------ THE DATA
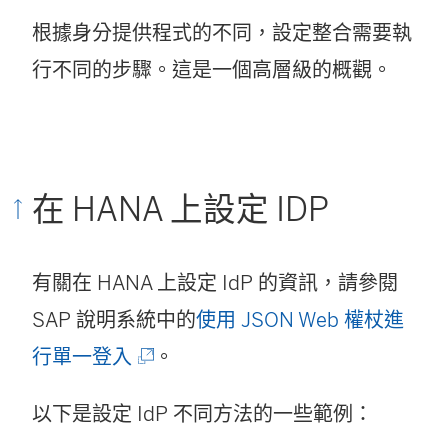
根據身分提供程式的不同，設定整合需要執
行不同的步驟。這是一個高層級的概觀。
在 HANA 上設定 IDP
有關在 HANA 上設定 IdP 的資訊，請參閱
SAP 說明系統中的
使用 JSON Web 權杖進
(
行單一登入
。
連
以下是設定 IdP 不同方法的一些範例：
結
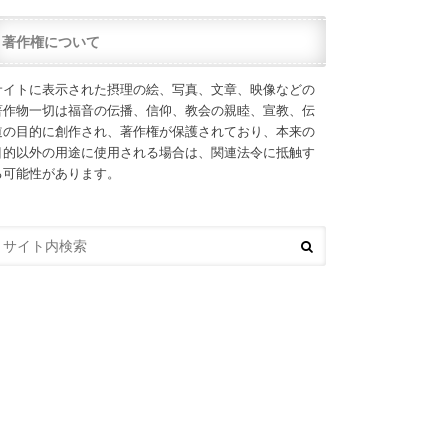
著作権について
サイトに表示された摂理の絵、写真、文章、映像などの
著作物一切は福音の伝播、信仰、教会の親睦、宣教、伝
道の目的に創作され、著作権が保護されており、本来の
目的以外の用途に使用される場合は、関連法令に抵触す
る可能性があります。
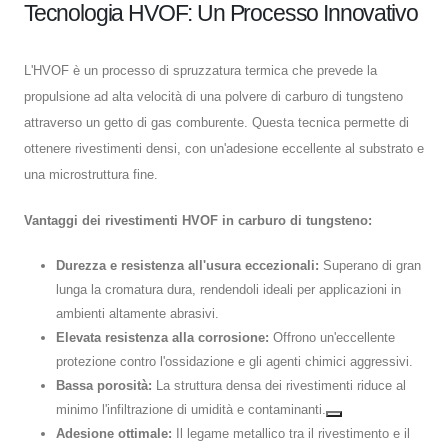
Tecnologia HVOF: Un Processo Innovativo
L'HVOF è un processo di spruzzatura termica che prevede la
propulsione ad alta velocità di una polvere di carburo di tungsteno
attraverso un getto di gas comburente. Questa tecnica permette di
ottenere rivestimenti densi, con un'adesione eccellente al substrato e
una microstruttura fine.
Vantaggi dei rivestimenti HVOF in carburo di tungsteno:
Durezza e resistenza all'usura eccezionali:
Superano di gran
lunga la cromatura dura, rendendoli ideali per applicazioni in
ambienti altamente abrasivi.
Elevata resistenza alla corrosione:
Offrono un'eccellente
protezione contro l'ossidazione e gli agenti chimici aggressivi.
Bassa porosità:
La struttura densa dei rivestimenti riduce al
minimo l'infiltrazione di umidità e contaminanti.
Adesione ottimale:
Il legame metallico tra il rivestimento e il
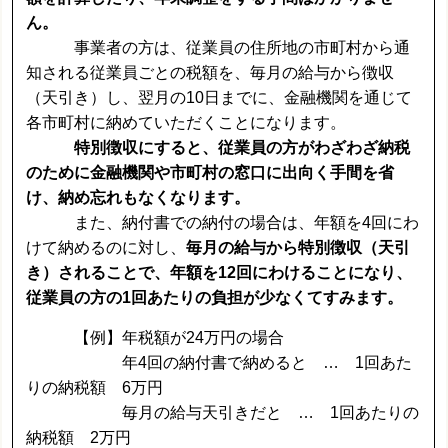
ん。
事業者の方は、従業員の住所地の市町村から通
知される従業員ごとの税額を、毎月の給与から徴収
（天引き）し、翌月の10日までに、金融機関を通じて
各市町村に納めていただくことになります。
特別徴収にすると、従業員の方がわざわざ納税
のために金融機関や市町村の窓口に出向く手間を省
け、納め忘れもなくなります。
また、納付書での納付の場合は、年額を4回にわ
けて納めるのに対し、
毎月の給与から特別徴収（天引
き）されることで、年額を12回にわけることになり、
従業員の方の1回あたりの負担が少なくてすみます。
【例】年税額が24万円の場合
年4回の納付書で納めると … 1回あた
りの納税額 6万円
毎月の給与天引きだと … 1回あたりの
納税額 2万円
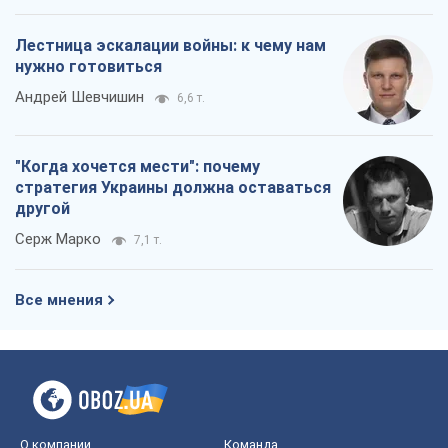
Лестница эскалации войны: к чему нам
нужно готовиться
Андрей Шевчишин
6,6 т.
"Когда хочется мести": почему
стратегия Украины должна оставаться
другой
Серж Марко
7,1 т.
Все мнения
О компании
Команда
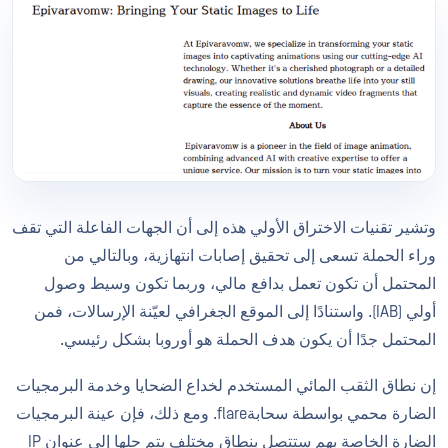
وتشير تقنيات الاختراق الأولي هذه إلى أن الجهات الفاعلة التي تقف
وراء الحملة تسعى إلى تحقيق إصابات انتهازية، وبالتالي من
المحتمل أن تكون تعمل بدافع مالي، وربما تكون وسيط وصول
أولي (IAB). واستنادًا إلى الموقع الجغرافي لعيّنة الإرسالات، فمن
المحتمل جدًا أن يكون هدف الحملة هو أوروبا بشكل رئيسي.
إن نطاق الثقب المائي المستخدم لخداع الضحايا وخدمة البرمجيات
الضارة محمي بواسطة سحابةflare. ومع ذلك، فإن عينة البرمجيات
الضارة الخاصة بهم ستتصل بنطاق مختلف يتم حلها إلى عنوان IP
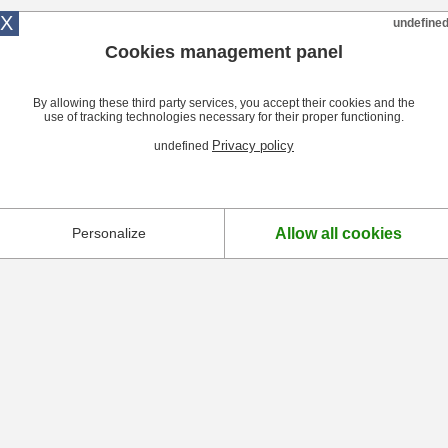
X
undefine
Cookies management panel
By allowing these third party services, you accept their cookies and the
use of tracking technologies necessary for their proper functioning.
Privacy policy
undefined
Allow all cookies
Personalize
------------
- **EXERCISE DETAILS**
For every line in the data above that has the string "HANA", return that line.

- **RESPONSE**
在 HANA 上設定 IDP
有關在 HANA 上設定 IdP 的資訊，請參閱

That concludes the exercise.